Krop, like many in the environmental community, was surprised by the county staff report recommendation taking the Kern County option along highway 166 off the table. As for the Phillips decision to pursue renewable energy options, Krop suggested the company was responding to California’s legislative requirements when it comes to renewable energy production. Perhaps Phillips was attempting to get a jump on the renewable production market, she speculated.

Where Krop and Briggs disagree sharply on the environmental impacts of the trucking proposal, Briggs’s assessment of Phillips’s motivation dovetailed with Krop’s. Phillips, he said, is “attempting to diversify its overall energy portfolio by creating what is essentially a biofuel refinery.” Phillips, Briggs noted, has no ongoing relationship with ExxonMobil, so it wasn’t that surprising the oil giant was not given any advance warning. Santa Barbara, Briggs added, is located way downstream from its Bay Area refinery. In that context, Briggs said, it was “an afterthought” in Phillips’s new plans.

Krop and the environmental community have expressed discontent with the environmental impact report Briggs is prepared to prepared to approve for ExxonMobil’s trucking proposal, arguing it wasn’t strong enough. Environmentalists were especially upset the document left the door open to highway 166.

What ExxonMobil does next remains to be seen. It should be noted that even the county’s most recent recommendation does allow for some truck shipments to be made along highway 166 when no alternatives are allowed for extended periods of times, but in significantly reduced numbers. In these circumstances, the county will allow up to 35 trips a day. ExxonMobil’s plans — and environmental impact report — were scheduled to go before the county’s Planning Commission on September 2. After that, the decision to allow trucking or not would have fallen to the county supervisors.
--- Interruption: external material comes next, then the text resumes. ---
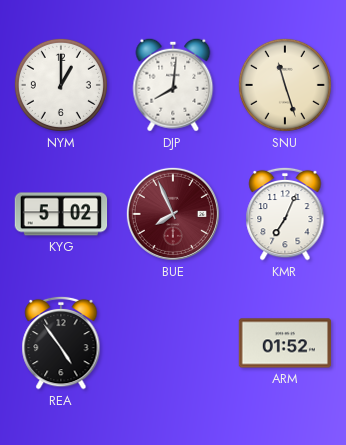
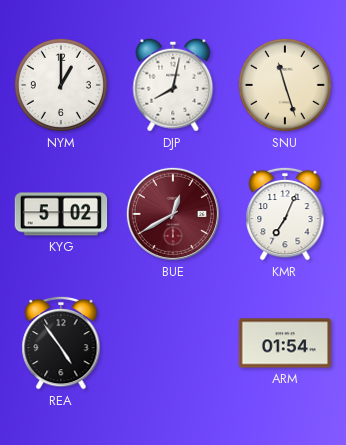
DJP: 8:01 -> 8:02
BUE: 7:56 -> 12:40
ARM: 01:52 -> 01:54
Either way, the path forward for ExxonMobil just got a lot rougher and rockier; groups like the Sierra Club and SBCAN — among others — are girding themselves for a major fight. If they can stop ExxonMobil from trucking, they can effectively out the lights for a lot of offshore oil production.

Krop suggested the other option left to ExxonMobil to restart operations at Las Flores Canyon would be to wait for Plains All American to rebuild its ruptured pipeline. Plains is currently pursuing plans to do just that, and the environmental impact analysis — already several months overdue — is expected to be released sometime this fall. Plains’ approval process appears fraught as the proposed stretch of new pipeline crosses into the jurisdiction of three separate counties. In addition, the company will need to negotiate new deals with hundreds of private property owners over whose property it traverses. Not all owners are warmly disposed to the idea of the pipeline; others will want considerably more money than the company paid for its easement rights for the prior disabled pipeline.

This being oil, everything involved is, of course, somewhat slippery. The fine print of Phillips’s grand announcement regarding its plans to retrofit its San Francisco refinery to process renewable fuel contained the usual cautionary language that until all dotted lines have been signed, nothing is written in stone. If Phillips cannot obtain the necessary permits for its renewable plant in a timely basis or government policies change with regard to renewable fuels and greenhouse gas emissions, for example, it would have to reconsider its recent announcement.

Briggs confirmed that the Planning Commission hearings scheduled for September 2 and 9 to determine the adequacy of the environmental impact report and whether to approve the trucking proposal will now have to be rescheduled for a later date.

Editor’s Note: This story is an update of the version posted originally at 3 p.m. today.